Old analogue TV frequencies should turned into free ‘super WiFi’, scientists say
Old television frequencies are sold off by governments due to the change over from analogue to digital broadcasting, often to whoever is prepared to pay the most for them. They should instead be used to create a new range of free Wi-Fi, say scientists from the Karlsruhe Institute of Technology (KIT) in Germany.
Transmitting WiFi over old TV frequencies would cover a far wider area than traditional WiFi because they use much lower frequencies. Current WiFi is transmitted over local area networks (WLAN) at about 2GHz and therefore has a limited range.

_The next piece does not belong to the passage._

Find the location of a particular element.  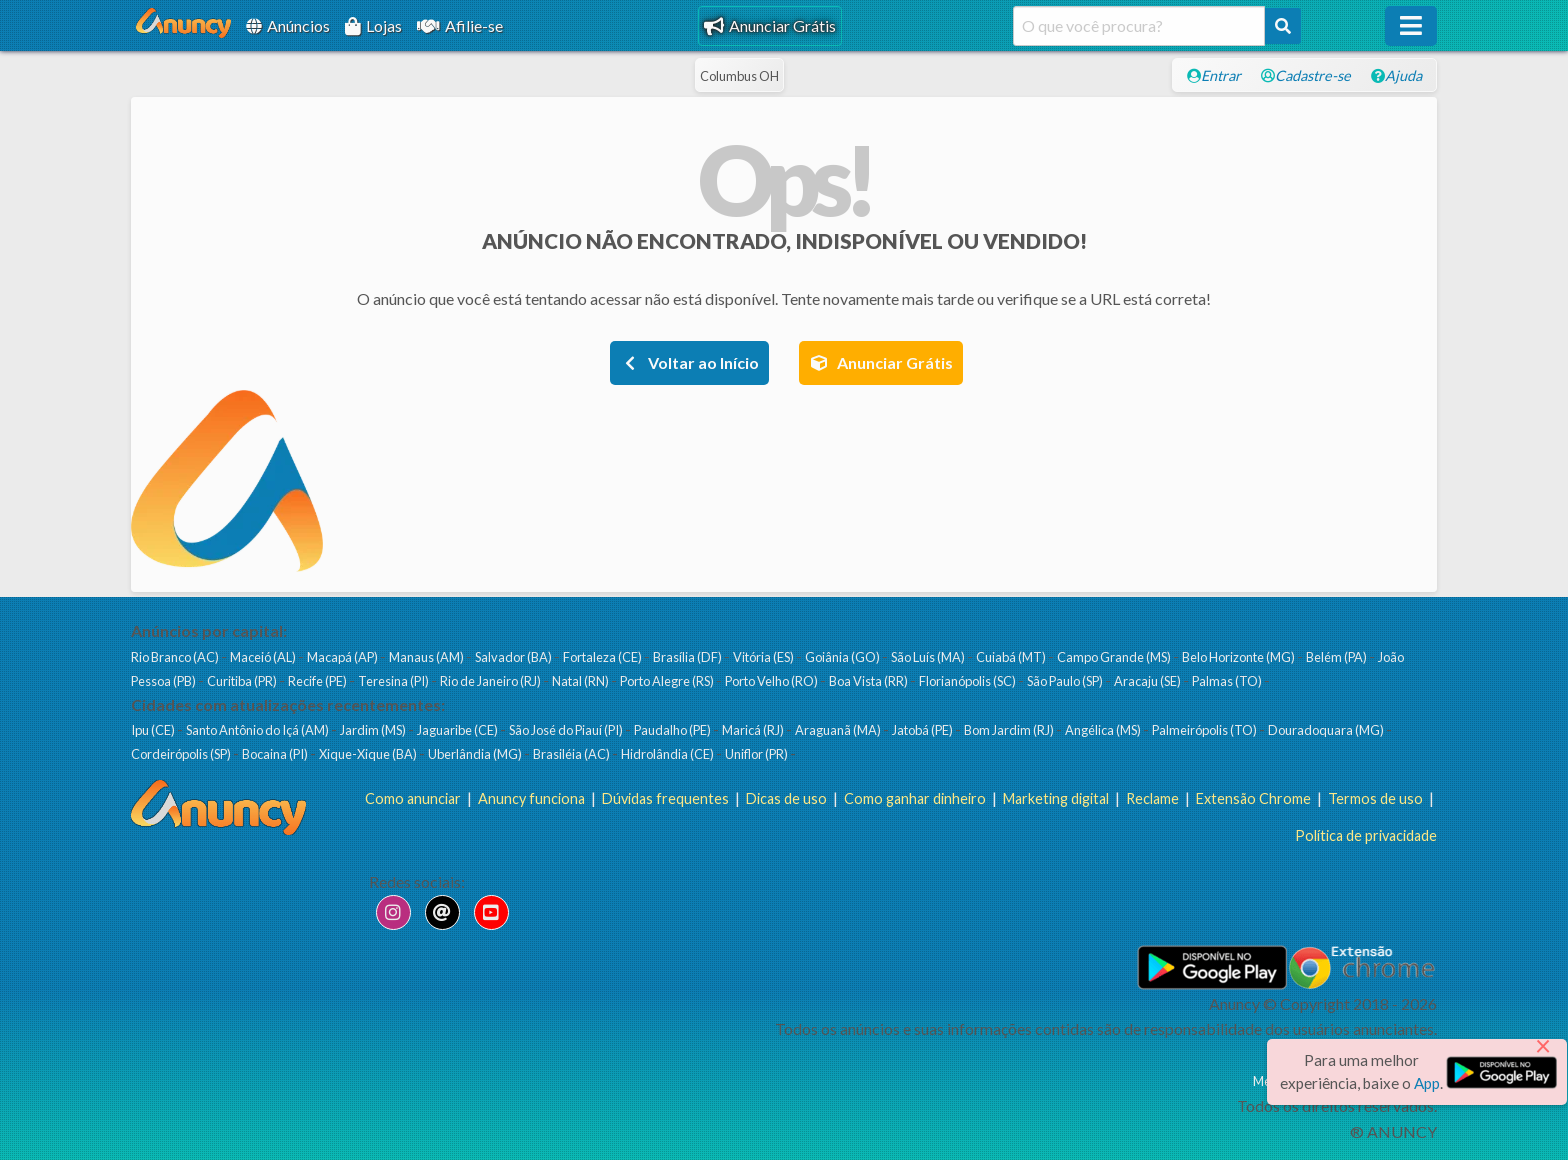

And instead of auctioning them off, mostly to mobile phone networks, governments could use them for free WiFi networks, rendering pricey mobile phone services such as 4G obsolete.
Such a move would also bring a host of economic benefits, the scientists claim.
“Implementation of our approach would have far-reaching consequences. Individuals, institutions and companies would be far less dependent on expensive mobile communications networks in conducting their digital communication. This would also be of great economic benefit,” Arnd Weber of the Institute for technology Assessment and Systems Analysis (ITAS) at KIT, told Factor, a website covering the latest developments in technology and science.
Weber and his colleague Jens Elsner plan to make their case at the UN-initiated World Radio communication conference next year.
Their argument will rest on convincing governments that the long-term financial gains would far outweigh the short-term benefits from selling the old TV frequencies to whoever has the deepest pockets.
But some are not convinced. The Nobel Prize winning economist Ronald Coarse said the frequencies could indeed be auctioned off to make sure they are used effectively, and that governments should then use the proceeds from the selloffs to fund other things.
Others have argued that if used for WiFi, congestion would make these lower frequency networks unworkable, although the KIT scientists say applying the right technological approach would avoid this.